▶ EXERCISE OBJECTIVE:
An exact copy of every entry is required, minus the pictures.

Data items
---
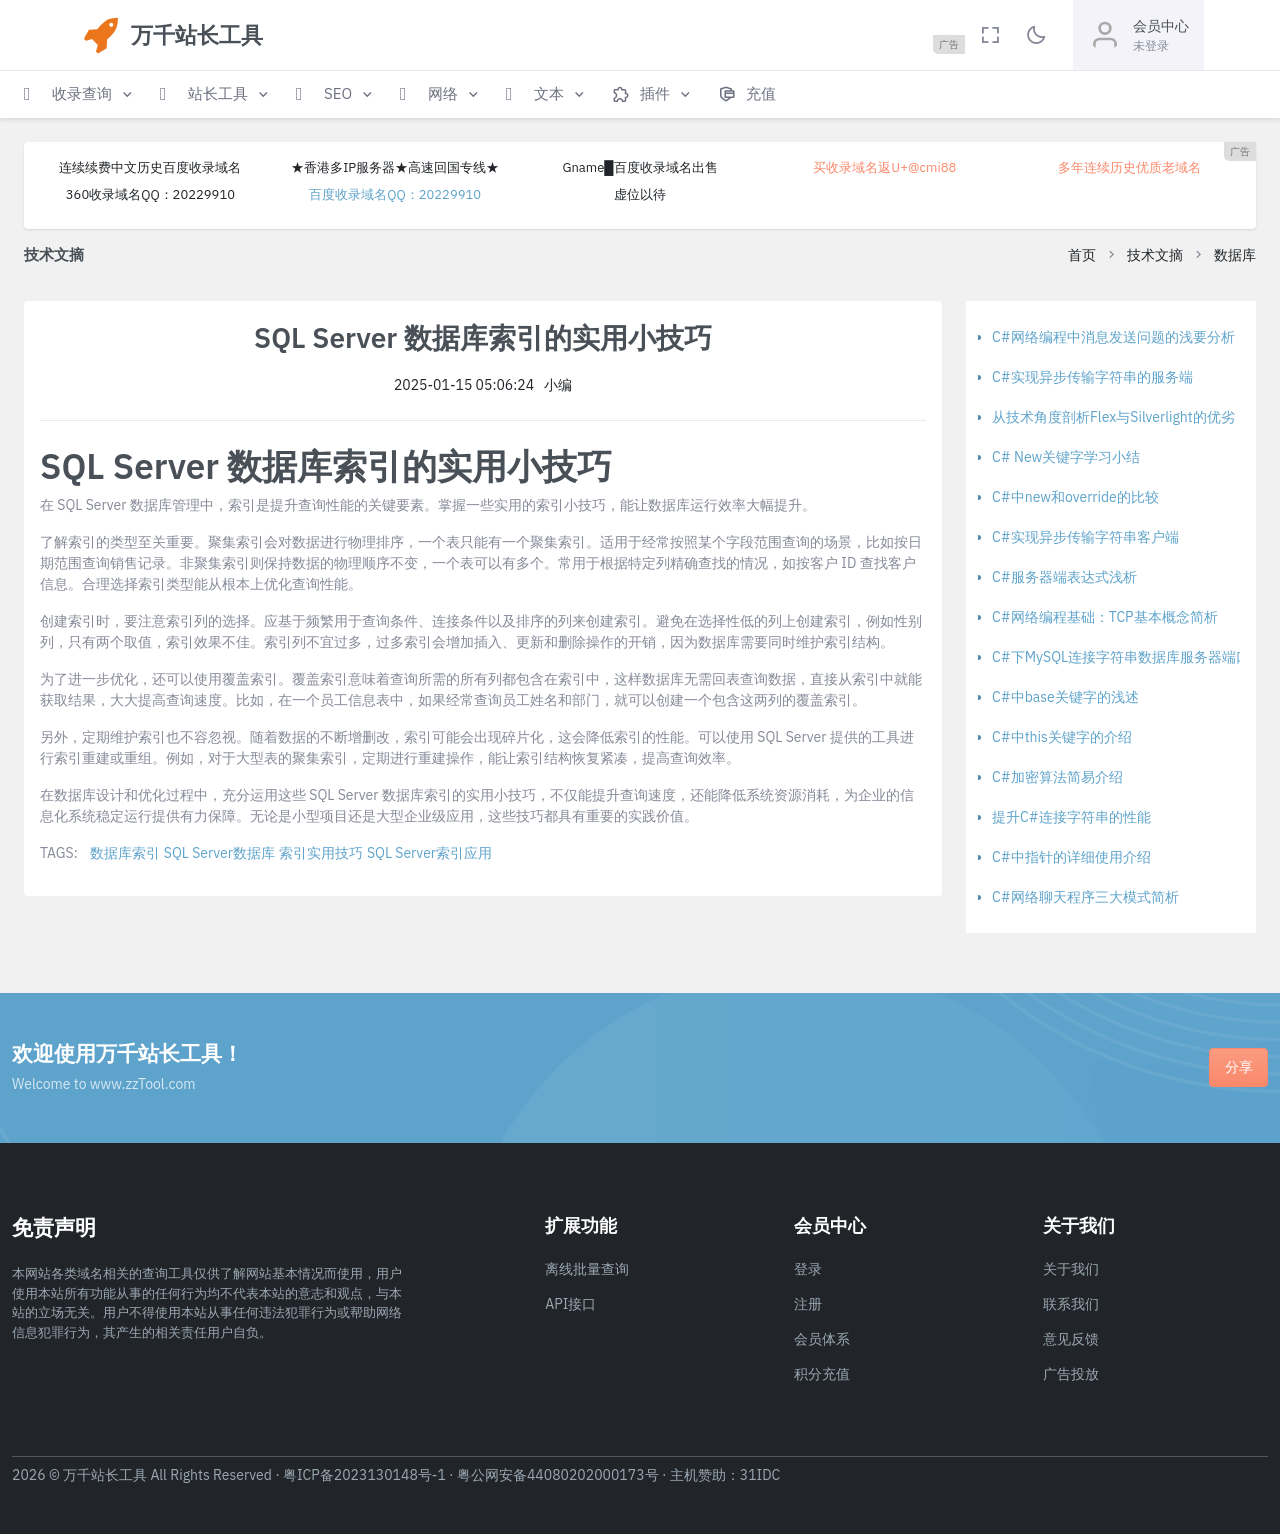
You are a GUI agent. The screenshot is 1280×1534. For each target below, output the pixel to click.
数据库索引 (125, 853)
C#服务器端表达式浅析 (1064, 577)
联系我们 (1071, 1304)
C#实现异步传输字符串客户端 (1085, 537)
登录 (808, 1269)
---
▶ RESPONSE BOX:
You are a GUI agent. The screenshot is 1280×1534. For each target below, output the pixel to click.
数据库索引 (125, 853)
C#服务器端表达式浅析 (1064, 577)
联系我们 (1071, 1304)
C#实现异步传输字符串客户端 (1085, 537)
登录 (808, 1269)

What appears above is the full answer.